2016 has been an annus horribilis for many of us idealists who are still trying to come to terms with a narcissistic President Elect Trump who lacks even a pretense of a moral compass. In a recent interview with Oprah Winfrey, First Lady Michelle Obama put it this way: “We are feeling what not having hope feels like…. We Feel the difference now…. Hope is necessary. It’s a necessary concept.”

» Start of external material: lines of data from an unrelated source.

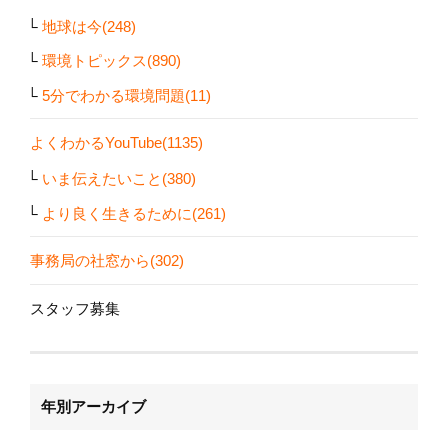
地球は今(248)
環境トピックス(890)
5分でわかる環境問題(11)
よくわかるYouTube(1135)
いま伝えたいこと(380)
より良く生きるために(261)
事務局の社窓から(302)
スタッフ募集
年別アーカイブ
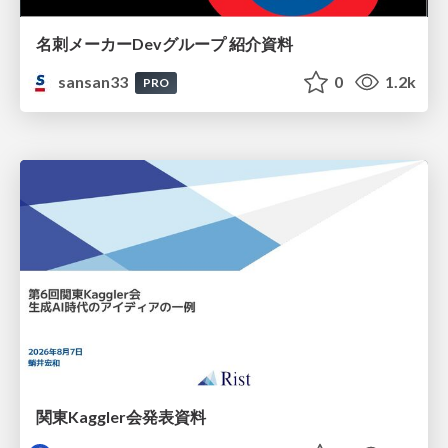
名刺メーカーDevグループ 紹介資料
sansan33
0
1.2k
PRO
関東Kaggler会発表資料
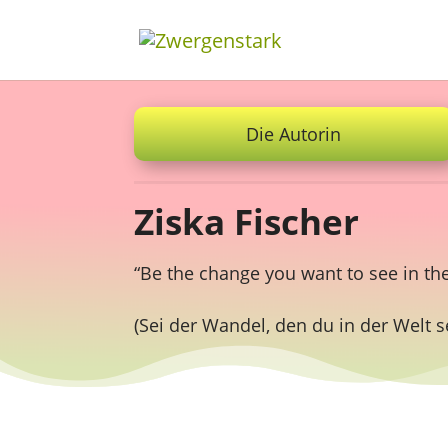
Die Autorin
Ziska Fischer
“Be the change you want to see in t
(Sei der Wandel, den du in der Welt se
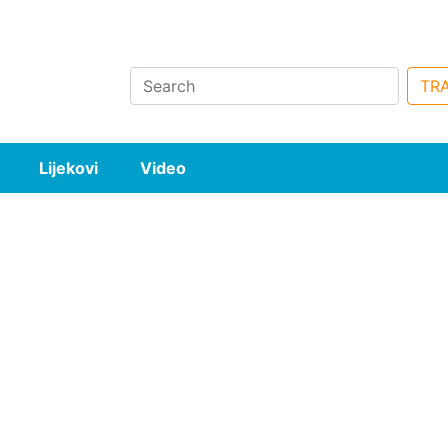
Search
TRA
Lijekovi
Video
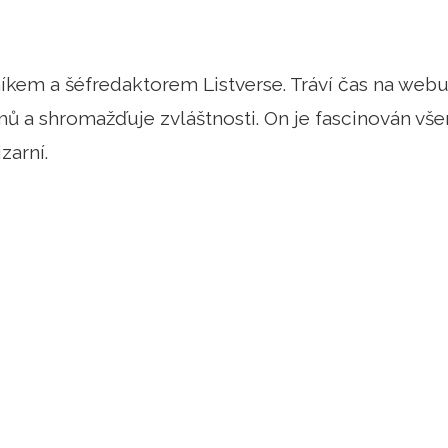
níkem a šéfredaktorem Listverse. Tráví čas na web
 a shromažďuje zvláštnosti. On je fascinován vše
zarní.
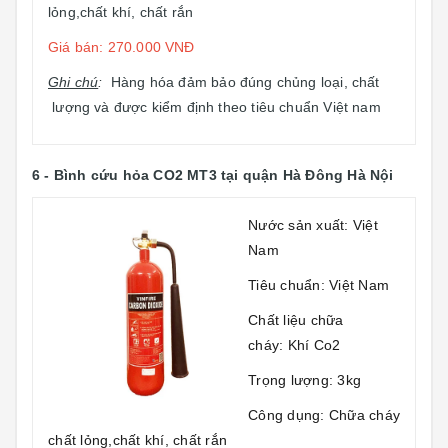
lỏng,chất khí, chất rắn
Giá bán: 270.000 VNĐ
Ghi chú
:
Hàng hóa đảm bảo đúng chủng loại, chất
lượng và được kiểm định theo tiêu chuẩn Việt nam
6 -
Bình cứu hỏa CO2 MT3
tại quận Hà Đông Hà Nội
Nước sản xuất: Việt
Nam
Tiêu chuẩn: Việt Nam
Chất liệu chữa
cháy: Khí Co2
Trọng lượng: 3kg
Công dụng: Chữa cháy
chất lỏng,chất khí, chất rắn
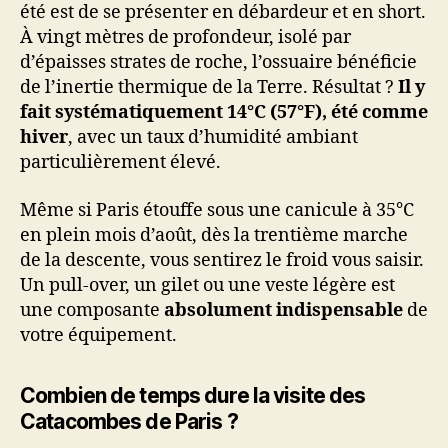
été est de se présenter en débardeur et en short.
À vingt mètres de profondeur, isolé par
d’épaisses strates de roche, l’ossuaire bénéficie
de l’inertie thermique de la Terre. Résultat ?
Il y
fait systématiquement 14°C (57°F), été comme
hiver
, avec un taux d’humidité ambiant
particulièrement élevé.
Même si Paris étouffe sous une canicule à 35°C
en plein mois d’août, dès la trentième marche
de la descente, vous sentirez le froid vous saisir.
Un pull-over, un gilet ou une veste légère est
une composante
absolument indispensable
de
votre équipement.
Combien de temps dure la visite des
Catacombes de Paris ?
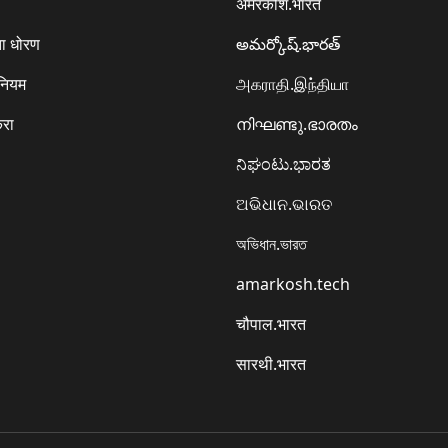
अमरकोश.भारत
ा धोरण
అమర్కోష్.భారత్
 नियम
அகராதி.இந்தியா
करा
നിഘണ്ടു.ഭാരതം
ನಿಘಂಟು.ಭಾರತ
ଅଭିଧାନ.ଭାରତ
অভিধান.ভারত
amarkosh.tech
चौपाल.भारत
सारथी.भारत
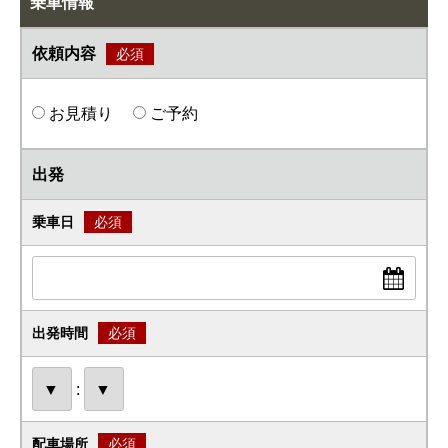
乗車情報
依頼内容
必須
お見積り
ご予約
出発
乗車日
必須
出発時間
必須
:
配車場所
必須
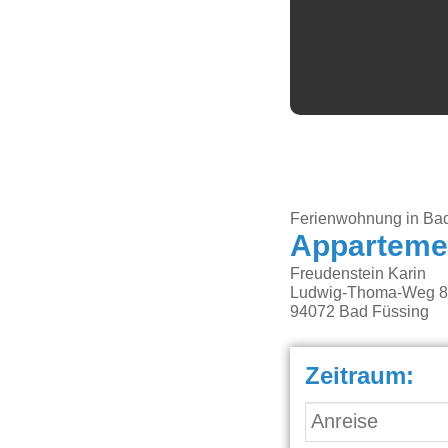
Ferienwohnung in Ba
Appartemen
Freudenstein Karin
Ludwig-Thoma-Weg 
94072
Bad Füssing
Zeitraum:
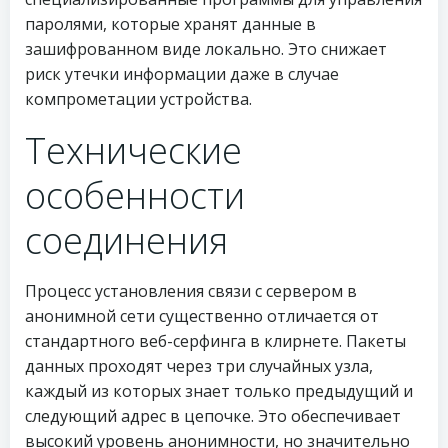
паролями, которые хранят данные в
зашифрованном виде локально. Это снижает
риск утечки информации даже в случае
компрометации устройства.
Технические
особенности
соединения
Процесс установления связи с сервером в
анонимной сети существенно отличается от
стандартного веб-серфинга в клирнете. Пакеты
данных проходят через три случайных узла,
каждый из которых знает только предыдущий и
следующий адрес в цепочке. Это обеспечивает
высокий уровень анонимности, но значительно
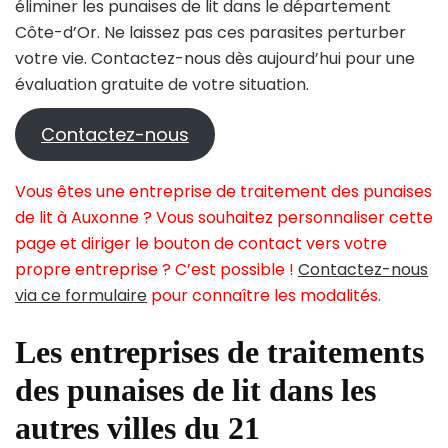
éliminer les punaises de lit dans le département
Côte-d’Or. Ne laissez pas ces parasites perturber
votre vie. Contactez-nous dès aujourd’hui pour une
évaluation gratuite de votre situation.
Contactez-nous
Vous êtes une entreprise de traitement des punaises
de lit à Auxonne ? Vous souhaitez personnaliser cette
page et diriger le bouton de contact vers votre
propre entreprise ? C’est possible !
Contactez-nous
via ce formulaire
pour connaître les modalités.
Les entreprises de traitements
des punaises de lit dans les
autres villes du 21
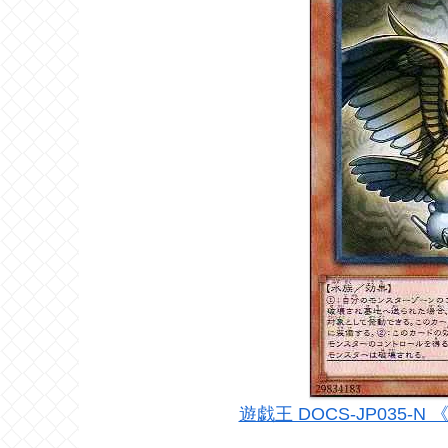
遊戯王 DOCS-JP035-N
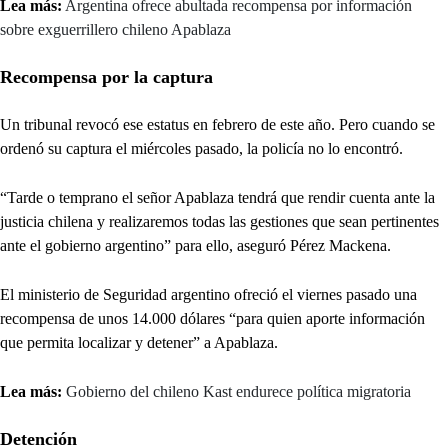
Lea más:
Argentina ofrece abultada recompensa por información
sobre exguerrillero chileno Apablaza
Recompensa por la captura
Un tribunal revocó ese estatus en febrero de este año. Pero cuando se
ordenó su captura el miércoles pasado, la policía no lo encontró.
“Tarde o temprano el señor Apablaza tendrá que rendir cuenta ante la
justicia chilena y realizaremos todas las gestiones que sean pertinentes
ante el gobierno argentino” para ello, aseguró Pérez Mackena.
El ministerio de Seguridad argentino ofreció el viernes pasado una
recompensa de unos 14.000 dólares “para quien aporte información
que permita localizar y detener” a Apablaza.
Lea más:
Gobierno del chileno Kast endurece política migratoria
Detención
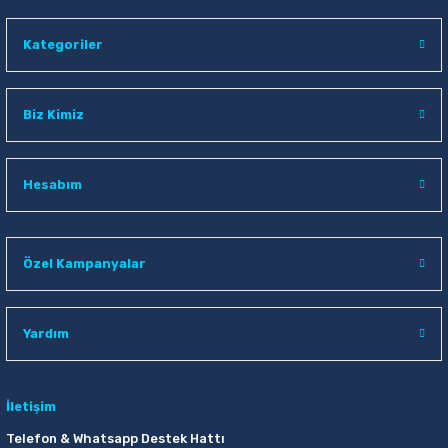
Kategoriler
Biz Kimiz
Hesabım
Özel Kampanyalar
Yardım
İletişim
Telefon & Whatsapp Destek Hattı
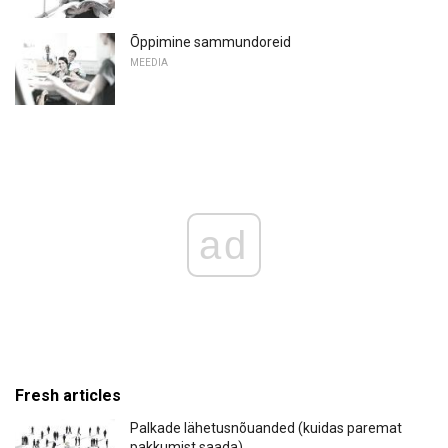
Õppimine sammundoreid
MEEDIA
ad
Fresh articles
Palkade lähetusnõuanded (kuidas paremat
pakkumist saada)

I agree that hope is necessary and that if we do not find a collective voice imminently we could lose fundamental, economic rights that we take for granted. Many of these rights disproportionately impact women and it is incumbent upon feminist groups to recognize that basic economic rights a Trump administration could erode, like Social Security, Medicare, or a federal minimum wage, are women’s rights, as well as men’s rights, and that we must coordinate our voices into a primal scream to protect these rights. For example, take Social Security. There is a lot of noise right now that a Trump administration could introduce measures to erode Security benefits and this would disproportionately impact women. For even though women receive only about 75 cents for every dollar a man receives in Social Security retirement benefits, Social Security accounts for almost half of an unmarried woman’s retirement income versus 34 percent for men. Furthermore, nearly half of all elderly unmarried women receiving Social Security benefits relied on Social Security for 90 percent or more of their income, a far higher percentage than for men https://www.ssa.gov/news/press/factsheets/women-alt.pdf. In other words, nearly half of elderly women depend almost exclusively on Social Security to put food on their table in their senior years. Social Security is indeed what separates many women from the proverbial bag lady status we dread in old age. Chipping away at this benefit equates to quietly eroding the dignity of our most vulnerable citizens.
While Trump campaigned not to cut Social Security, he has surrounded himself with advisors who want to reduce benefits by raising the Social Security retirement age to 69 and by cutting benefit amounts over time. These policy remedies would be regressive and a cave to business interests which oppose the other obvious policy prescription to address long term Social Security solvency, namely removing the cap on Social Security payroll taxes.
If we are honest with ourselves, we need to recognize that most Americans are not able to save enough for our retirement. While in theory we like to uphold the concept of individualism and self-reliance, most can barely make our paychecks meet today’s demands, given soaring healthcare and college costs. We just don’t get around to saving for retirement. Indeed, more than half of Americans and 63 percent of women have under $10,000 in retirement savings according to a recent survey https://www.gobankingrates.com/retirement/1-3-americans-0-saved-retirement/.
So why would we allow cuts to Social Security, the very institution that separates us from abject poverty in old age? This could only happen if we lose hope that our voices matter and we remain silent.
So let’s show Michelle Obama that we have the resolve to remain hopeful. Let’s fight for Social Security in 2017.